Over at Car and Driver, for comments under “high points” they said: “Fierce body work, surprisingly refined ride quality and spacious cockpit”.
For “lows”: “Back seat is not spacious, contrived touchpad controller, should be quicker.”
I agree on the back seat and the controller, but not on the “should be quicker” comment.
Overall, Car and Driver stated, “The RC has the superficial traits of a sports car but lacks the athleticism.” I’m not sure what these guys were driving, but, sure if you compare it to the AMG Mercedes line, or the M series BMWs, it’s not going to measure up.
But, in reality, there aren’t many roads or circumstances where you can even use the power of this car to its full potential. So, what’s the point of those 500 to 600 horsepower stallions?
Anyway, for the record, my test vehicle has a base price of $50,905. With added options and destination charges, the MSRP sticker price comes in at $57,785.
The added options included: $2,725 for the Navigation/Mark Levinson Audio package; $1,160 for triple beam LED headlamps; $1,100 for a power moonroof; $500 for intuitive parking assist; $150 for an F Sport heated steering wheel and $220 for an all weather package that includes headlamp washers, windshield wiper de-icer, water repellant front door glass and fast-response interior heating.
While the exterior of the RC 350 is certainly an aggressive looking sports coupe, the interior is nicely refined. The ergonomics of the dash and all the controls is expensive looking and sporty at the same time. The front bucket seats are form fitting, firm and comfortable.
And, the Mark Levinson sound premium sound system is simply “off the hook”. It outfits this coupe with 17 speakers that are capable of pumping out 835 watts of premium surround sound. I was quite impressed with this audio system.

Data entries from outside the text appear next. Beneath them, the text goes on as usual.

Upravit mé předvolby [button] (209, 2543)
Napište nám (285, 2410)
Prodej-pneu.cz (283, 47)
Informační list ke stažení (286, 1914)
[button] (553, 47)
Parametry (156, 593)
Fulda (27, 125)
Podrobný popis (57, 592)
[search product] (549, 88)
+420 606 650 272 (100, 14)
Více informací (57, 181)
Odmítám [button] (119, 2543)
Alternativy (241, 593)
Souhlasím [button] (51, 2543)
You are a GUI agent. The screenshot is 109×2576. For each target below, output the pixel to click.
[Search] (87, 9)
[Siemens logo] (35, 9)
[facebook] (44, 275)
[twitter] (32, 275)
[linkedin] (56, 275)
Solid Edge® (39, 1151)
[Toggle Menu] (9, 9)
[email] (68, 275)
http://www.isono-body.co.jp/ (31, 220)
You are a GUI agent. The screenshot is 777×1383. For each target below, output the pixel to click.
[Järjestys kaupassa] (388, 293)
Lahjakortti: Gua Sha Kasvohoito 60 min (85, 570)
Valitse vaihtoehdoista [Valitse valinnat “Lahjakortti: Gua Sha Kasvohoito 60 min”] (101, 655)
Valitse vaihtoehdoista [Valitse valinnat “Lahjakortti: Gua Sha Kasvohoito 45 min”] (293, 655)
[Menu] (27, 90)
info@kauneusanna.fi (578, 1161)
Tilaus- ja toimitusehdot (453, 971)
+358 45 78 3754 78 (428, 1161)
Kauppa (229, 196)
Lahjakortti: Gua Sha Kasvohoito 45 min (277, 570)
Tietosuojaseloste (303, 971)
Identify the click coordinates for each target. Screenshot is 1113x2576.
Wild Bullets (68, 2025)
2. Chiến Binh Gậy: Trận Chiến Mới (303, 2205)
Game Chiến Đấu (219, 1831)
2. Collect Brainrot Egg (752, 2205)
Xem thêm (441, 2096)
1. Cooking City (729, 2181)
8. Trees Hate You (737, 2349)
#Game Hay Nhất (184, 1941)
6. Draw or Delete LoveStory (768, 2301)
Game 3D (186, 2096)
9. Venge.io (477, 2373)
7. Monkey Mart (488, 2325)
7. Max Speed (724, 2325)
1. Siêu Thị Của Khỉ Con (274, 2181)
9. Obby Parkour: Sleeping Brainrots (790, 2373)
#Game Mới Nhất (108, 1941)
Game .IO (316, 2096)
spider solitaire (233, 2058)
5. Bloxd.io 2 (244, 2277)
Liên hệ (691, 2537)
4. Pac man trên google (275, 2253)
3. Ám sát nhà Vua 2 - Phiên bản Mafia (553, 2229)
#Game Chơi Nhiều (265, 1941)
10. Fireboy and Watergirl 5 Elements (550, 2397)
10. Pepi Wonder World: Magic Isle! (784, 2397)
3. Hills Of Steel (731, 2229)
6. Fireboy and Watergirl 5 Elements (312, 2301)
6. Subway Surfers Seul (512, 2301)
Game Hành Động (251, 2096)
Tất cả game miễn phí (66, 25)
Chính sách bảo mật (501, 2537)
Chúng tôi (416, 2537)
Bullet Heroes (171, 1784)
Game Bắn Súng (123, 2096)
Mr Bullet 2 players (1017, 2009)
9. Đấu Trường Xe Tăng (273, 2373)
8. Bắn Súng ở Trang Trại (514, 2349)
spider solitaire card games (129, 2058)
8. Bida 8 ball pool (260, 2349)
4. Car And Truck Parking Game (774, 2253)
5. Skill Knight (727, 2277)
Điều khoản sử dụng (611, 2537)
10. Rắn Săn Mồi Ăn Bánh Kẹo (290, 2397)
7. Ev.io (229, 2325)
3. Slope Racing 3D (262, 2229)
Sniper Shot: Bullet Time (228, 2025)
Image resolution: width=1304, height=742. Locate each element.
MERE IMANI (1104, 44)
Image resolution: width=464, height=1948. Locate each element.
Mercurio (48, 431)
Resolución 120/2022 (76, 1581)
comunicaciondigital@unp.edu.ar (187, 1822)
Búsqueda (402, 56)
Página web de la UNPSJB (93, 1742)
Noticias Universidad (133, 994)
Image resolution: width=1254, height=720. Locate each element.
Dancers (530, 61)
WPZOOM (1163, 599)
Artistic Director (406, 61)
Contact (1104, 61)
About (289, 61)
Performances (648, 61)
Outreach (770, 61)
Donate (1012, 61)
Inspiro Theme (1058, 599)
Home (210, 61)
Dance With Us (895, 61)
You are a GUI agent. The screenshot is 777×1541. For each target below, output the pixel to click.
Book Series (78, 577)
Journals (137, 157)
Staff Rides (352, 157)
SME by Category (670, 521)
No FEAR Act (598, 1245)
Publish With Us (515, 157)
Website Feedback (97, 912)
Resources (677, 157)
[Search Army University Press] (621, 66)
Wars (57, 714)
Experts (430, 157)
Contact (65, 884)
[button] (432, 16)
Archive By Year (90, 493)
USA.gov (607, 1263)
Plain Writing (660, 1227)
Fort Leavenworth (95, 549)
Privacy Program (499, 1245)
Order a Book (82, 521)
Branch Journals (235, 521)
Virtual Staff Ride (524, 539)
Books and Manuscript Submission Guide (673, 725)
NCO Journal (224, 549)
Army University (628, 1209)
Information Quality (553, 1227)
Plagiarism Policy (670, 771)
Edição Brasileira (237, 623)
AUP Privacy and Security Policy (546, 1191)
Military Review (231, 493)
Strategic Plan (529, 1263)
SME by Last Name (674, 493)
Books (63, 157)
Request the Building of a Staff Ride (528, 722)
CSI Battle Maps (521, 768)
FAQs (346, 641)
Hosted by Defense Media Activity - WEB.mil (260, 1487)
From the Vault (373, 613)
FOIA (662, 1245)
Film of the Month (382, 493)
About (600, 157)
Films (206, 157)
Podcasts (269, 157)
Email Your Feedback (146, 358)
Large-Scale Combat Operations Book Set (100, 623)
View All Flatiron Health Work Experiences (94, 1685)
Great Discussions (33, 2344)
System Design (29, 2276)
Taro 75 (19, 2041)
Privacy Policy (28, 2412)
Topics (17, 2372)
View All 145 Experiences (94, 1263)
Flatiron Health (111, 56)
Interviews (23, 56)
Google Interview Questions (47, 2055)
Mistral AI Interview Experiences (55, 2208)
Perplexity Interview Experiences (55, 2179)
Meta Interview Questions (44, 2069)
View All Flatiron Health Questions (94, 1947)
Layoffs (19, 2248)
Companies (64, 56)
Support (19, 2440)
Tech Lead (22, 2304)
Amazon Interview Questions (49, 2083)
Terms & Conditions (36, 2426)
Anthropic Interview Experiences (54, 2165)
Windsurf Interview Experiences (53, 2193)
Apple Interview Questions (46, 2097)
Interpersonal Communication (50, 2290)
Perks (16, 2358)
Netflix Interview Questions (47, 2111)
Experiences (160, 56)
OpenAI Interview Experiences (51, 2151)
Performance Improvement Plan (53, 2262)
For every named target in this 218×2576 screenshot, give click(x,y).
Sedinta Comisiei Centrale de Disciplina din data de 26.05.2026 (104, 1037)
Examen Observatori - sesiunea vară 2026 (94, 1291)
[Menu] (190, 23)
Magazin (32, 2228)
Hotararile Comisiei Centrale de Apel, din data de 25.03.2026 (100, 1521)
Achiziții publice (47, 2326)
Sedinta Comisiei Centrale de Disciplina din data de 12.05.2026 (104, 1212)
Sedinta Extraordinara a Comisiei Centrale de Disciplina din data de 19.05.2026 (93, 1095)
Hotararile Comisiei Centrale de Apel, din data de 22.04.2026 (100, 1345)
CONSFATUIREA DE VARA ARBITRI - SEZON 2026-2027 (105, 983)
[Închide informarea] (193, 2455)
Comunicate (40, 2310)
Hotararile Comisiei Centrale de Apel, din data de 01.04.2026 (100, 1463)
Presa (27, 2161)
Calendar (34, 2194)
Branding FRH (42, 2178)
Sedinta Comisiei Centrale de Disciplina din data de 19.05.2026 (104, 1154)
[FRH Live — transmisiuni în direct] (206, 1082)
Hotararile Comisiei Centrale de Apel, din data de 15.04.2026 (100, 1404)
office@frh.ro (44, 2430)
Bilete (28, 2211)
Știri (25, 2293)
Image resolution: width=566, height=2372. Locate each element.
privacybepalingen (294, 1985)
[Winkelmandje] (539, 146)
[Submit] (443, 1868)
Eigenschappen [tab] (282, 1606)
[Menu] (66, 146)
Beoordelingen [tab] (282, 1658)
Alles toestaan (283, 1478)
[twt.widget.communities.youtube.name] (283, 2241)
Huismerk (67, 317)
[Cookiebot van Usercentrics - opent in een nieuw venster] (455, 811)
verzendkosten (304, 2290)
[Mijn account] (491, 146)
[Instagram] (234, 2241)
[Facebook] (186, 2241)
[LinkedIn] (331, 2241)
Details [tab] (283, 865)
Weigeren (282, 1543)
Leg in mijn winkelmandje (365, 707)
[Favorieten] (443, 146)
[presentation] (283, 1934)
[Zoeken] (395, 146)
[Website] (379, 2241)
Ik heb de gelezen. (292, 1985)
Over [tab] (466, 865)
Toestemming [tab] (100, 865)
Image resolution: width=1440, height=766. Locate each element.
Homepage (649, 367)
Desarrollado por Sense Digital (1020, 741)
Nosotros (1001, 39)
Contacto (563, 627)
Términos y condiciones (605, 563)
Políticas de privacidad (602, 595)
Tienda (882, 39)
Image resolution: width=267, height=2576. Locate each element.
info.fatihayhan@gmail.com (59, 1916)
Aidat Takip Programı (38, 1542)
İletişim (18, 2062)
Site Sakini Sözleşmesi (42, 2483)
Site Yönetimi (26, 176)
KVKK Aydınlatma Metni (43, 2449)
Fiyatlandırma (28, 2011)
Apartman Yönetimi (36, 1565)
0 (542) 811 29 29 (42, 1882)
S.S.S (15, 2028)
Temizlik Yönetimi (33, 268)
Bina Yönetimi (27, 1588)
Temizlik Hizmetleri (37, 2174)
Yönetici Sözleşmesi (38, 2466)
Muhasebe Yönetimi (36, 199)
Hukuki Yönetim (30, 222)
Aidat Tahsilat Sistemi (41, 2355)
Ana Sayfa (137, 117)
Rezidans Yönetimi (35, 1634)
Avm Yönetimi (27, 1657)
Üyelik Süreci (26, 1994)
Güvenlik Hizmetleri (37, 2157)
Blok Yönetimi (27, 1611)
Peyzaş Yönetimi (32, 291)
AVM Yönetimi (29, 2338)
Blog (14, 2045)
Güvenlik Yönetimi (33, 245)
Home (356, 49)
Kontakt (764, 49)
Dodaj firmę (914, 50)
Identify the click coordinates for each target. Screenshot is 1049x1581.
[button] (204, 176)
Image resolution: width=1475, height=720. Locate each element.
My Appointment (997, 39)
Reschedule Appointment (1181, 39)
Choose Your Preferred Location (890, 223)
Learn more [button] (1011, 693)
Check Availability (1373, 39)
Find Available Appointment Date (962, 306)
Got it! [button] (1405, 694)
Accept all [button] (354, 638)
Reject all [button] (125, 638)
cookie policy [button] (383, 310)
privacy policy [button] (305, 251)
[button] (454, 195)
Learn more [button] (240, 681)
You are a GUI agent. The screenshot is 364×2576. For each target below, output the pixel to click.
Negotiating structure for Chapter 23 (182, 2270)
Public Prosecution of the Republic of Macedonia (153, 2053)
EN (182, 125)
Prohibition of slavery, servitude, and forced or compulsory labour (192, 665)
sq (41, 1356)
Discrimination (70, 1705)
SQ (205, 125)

The only knock is that the touchpad center console controller that links to the 10.3-inch color screen is at times finicky and clumsy to use when trying to control the phone, music selection or navigation. The voice command system, which bypasses the need for the touch pad controller, works fine, though.
The EPA Department of Transportation fuel economy ratings for this vehicle are 21 miles per gallon overall – with a 24 mpg rating for highway driving and 18 for city driving.
The EPA estimates that the annual fuel cost for operating this coupe to be about $2,300 per year as it uses about 4.8 gallons of gas per every 100 miles.
This vehicle has not been rated by the government for its 5-star safety rating test.
The RC coupe comes in an all wheel drive and rear wheel drive version. It’s available in a 300 model featuring a 2.0 liter 4 cylinder turbo engine that puts out 241 horsepower. There’s a 350 and 350 F Sport with the 3.5 liter, V6 that I drove. And, finally there is a top of the line F model that features a 5.9 liter, V8 that puts out 472 horsepower.
The RC 350 I drove comes with loads of standard equipment, including: 19-inch split, five spoke wheels; F Sport grill; Bluetooth; Apple Car play and Android capability; a rear view camera and loads of the newest safety and technology equipment.